Screenshot grounding data
--*--
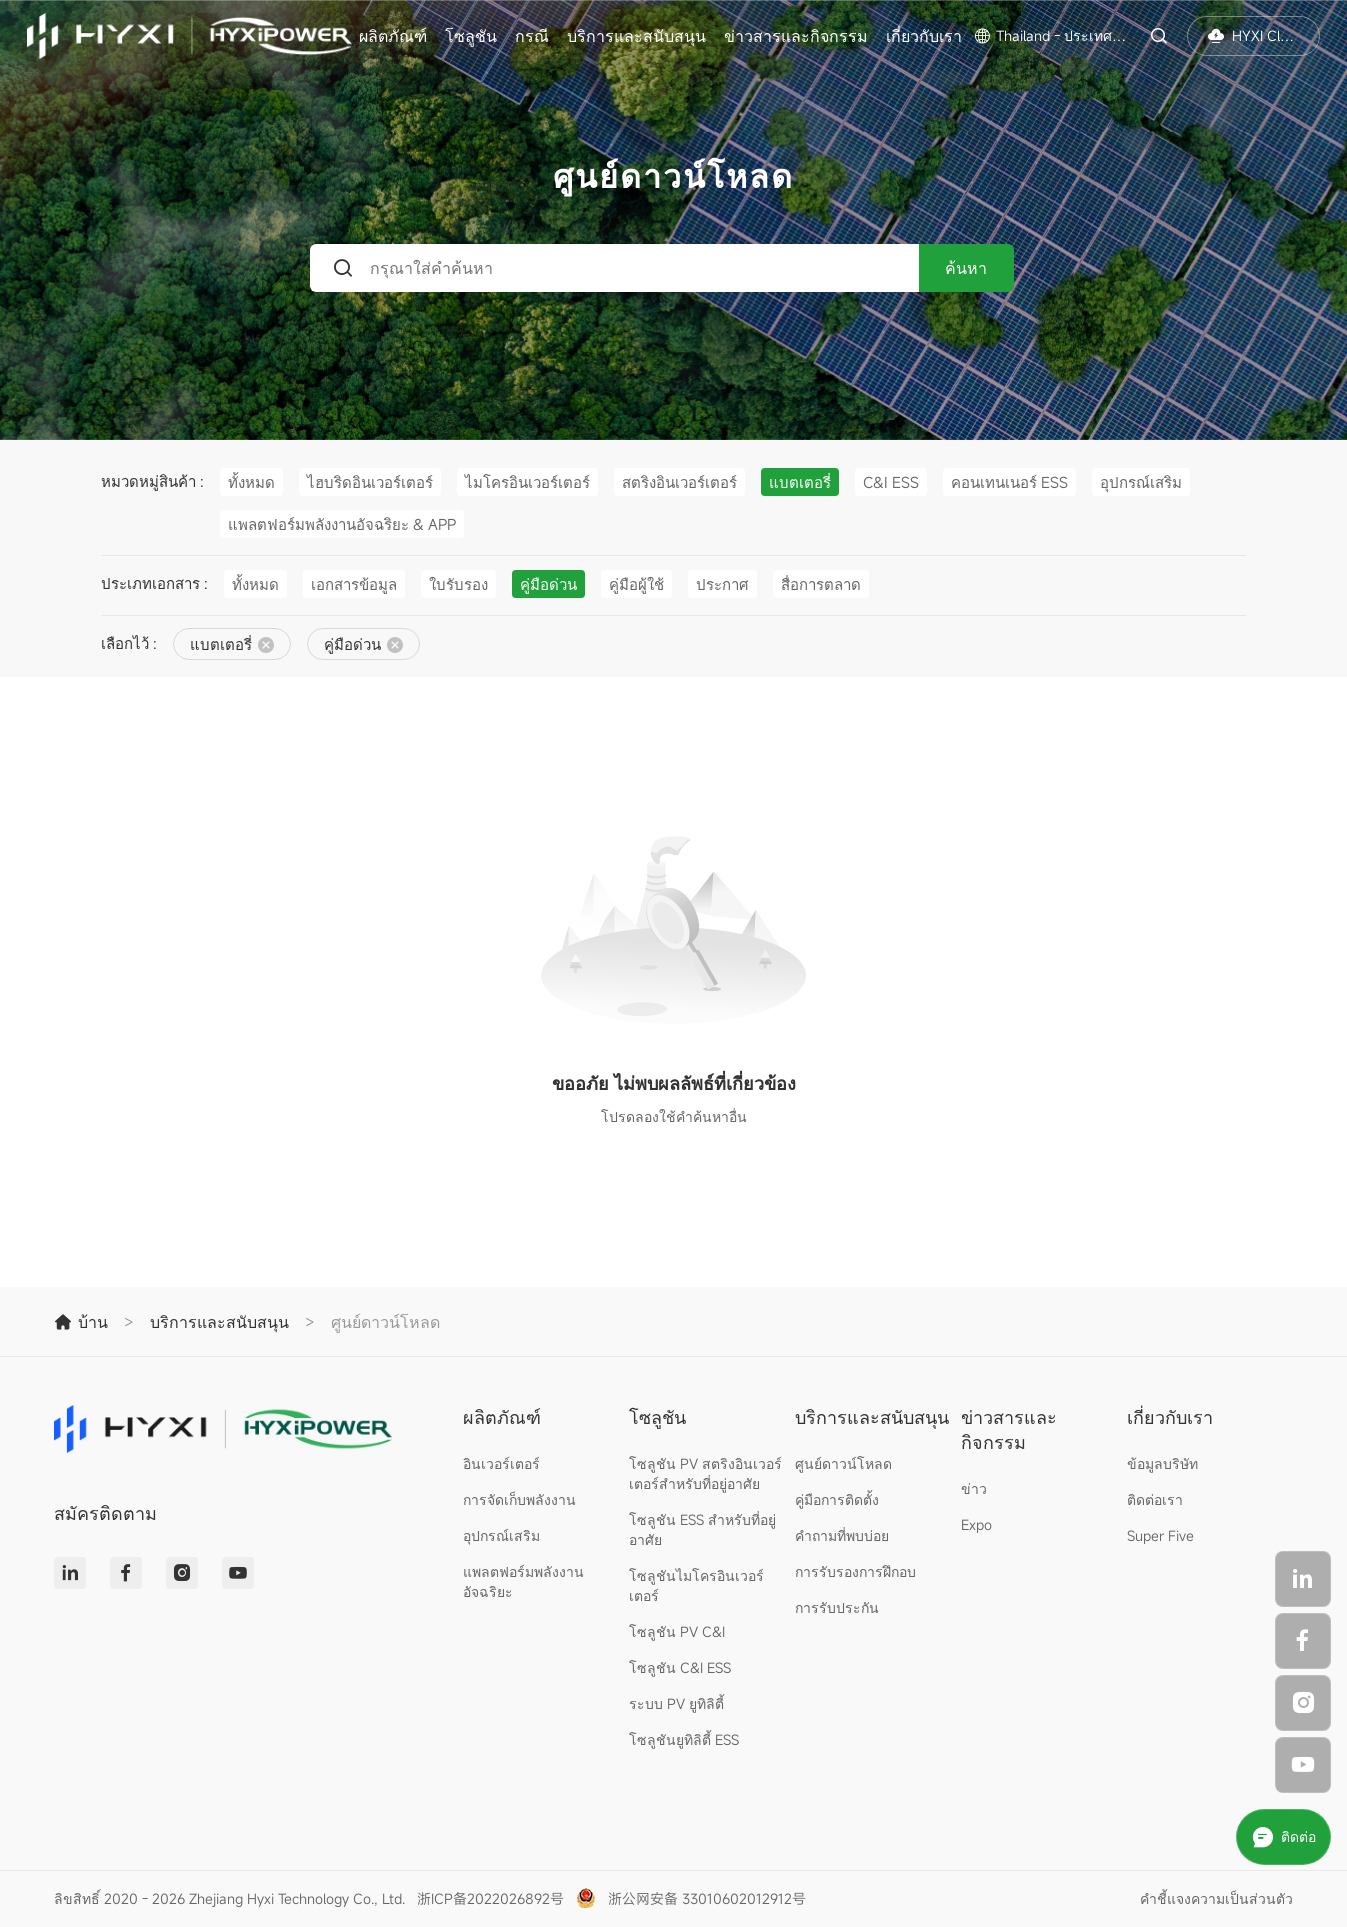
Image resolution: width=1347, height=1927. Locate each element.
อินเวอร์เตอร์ (501, 1463)
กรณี (532, 36)
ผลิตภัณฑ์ (393, 36)
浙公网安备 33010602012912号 (707, 1898)
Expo (976, 1524)
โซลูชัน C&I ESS (680, 1667)
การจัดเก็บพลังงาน (519, 1499)
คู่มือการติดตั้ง (837, 1499)
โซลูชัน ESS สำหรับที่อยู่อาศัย (702, 1529)
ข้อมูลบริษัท (1162, 1463)
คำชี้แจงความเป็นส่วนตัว (1216, 1898)
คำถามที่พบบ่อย (842, 1535)
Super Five (1160, 1535)
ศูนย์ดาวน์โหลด (843, 1463)
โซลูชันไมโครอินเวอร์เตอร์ (696, 1585)
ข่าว (974, 1488)
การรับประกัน (837, 1607)
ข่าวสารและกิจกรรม (796, 36)
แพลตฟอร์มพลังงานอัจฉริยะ (523, 1581)
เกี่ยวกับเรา (924, 36)
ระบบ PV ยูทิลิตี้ (676, 1703)
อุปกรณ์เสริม (501, 1535)
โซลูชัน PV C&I (677, 1631)
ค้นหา (966, 268)
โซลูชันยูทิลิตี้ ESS (684, 1739)
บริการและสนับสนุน (636, 36)
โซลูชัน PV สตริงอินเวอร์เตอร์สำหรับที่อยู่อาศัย (705, 1473)
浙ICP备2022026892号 (490, 1898)
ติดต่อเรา (1155, 1499)
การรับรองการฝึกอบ (855, 1571)
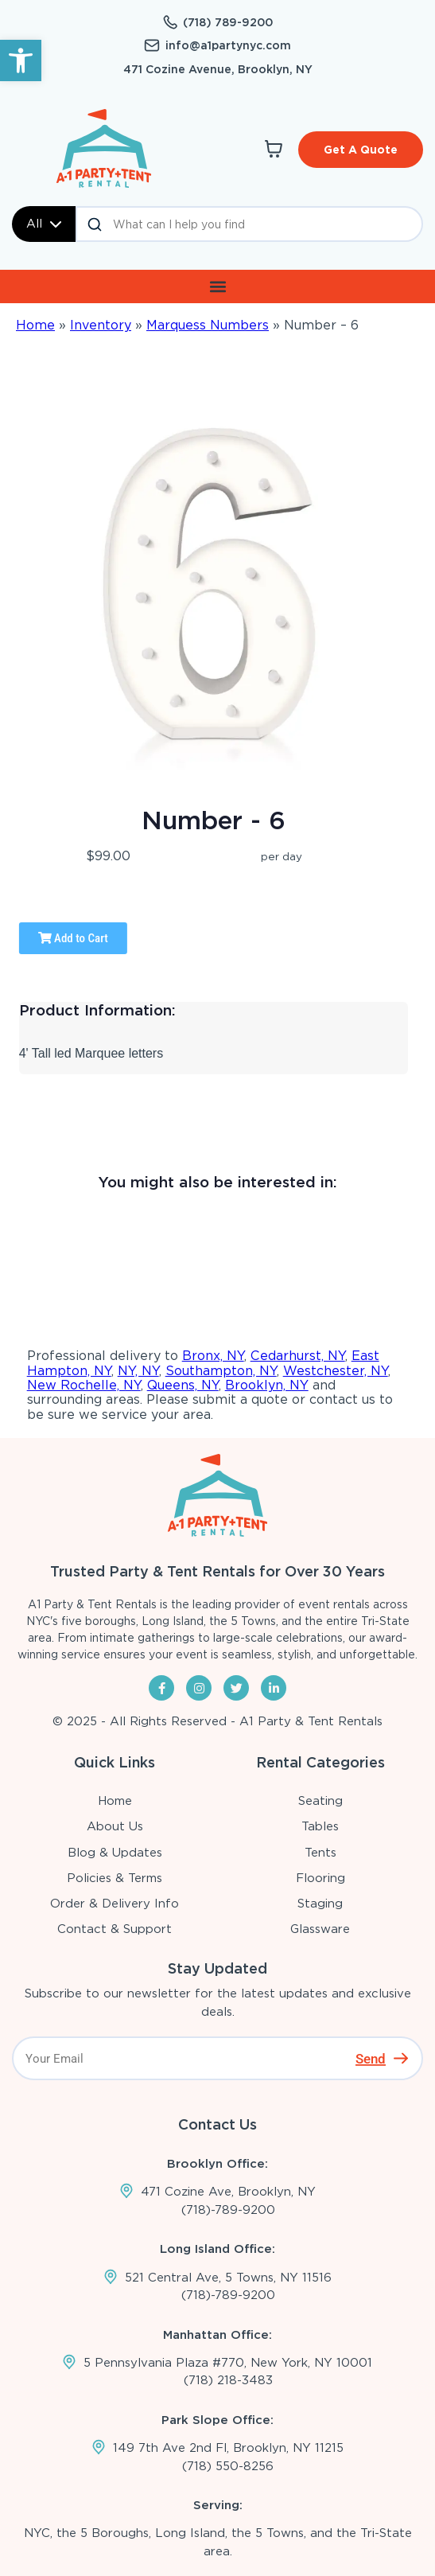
--*--
*THE PROBLEM*: Reproduce, exactly as they stand in the data above, the lines from the one that holds "Super Five (1160, 1535)" to the one that holds "โซลูชัน PV สตริงอินเวอร์เตอร์สำหรับที่อยู่อาศัย", inclusive.

*SOLVED EXERCISE*:
Super Five (1160, 1535)
ศูนย์ดาวน์โหลด (843, 1463)
โซลูชันไมโครอินเวอร์เตอร์ (696, 1585)
ข่าว (974, 1488)
การรับประกัน (837, 1607)
ข่าวสารและกิจกรรม (796, 36)
แพลตฟอร์มพลังงานอัจฉริยะ (523, 1581)
เกี่ยวกับเรา (924, 36)
ระบบ PV ยูทิลิตี้ (676, 1703)
อุปกรณ์เสริม (501, 1535)
โซลูชัน PV C&I (677, 1631)
ค้นหา (966, 268)
โซลูชันยูทิลิตี้ ESS (684, 1739)
บริการและสนับสนุน (636, 36)
โซลูชัน PV สตริงอินเวอร์เตอร์สำหรับที่อยู่อาศัย (705, 1473)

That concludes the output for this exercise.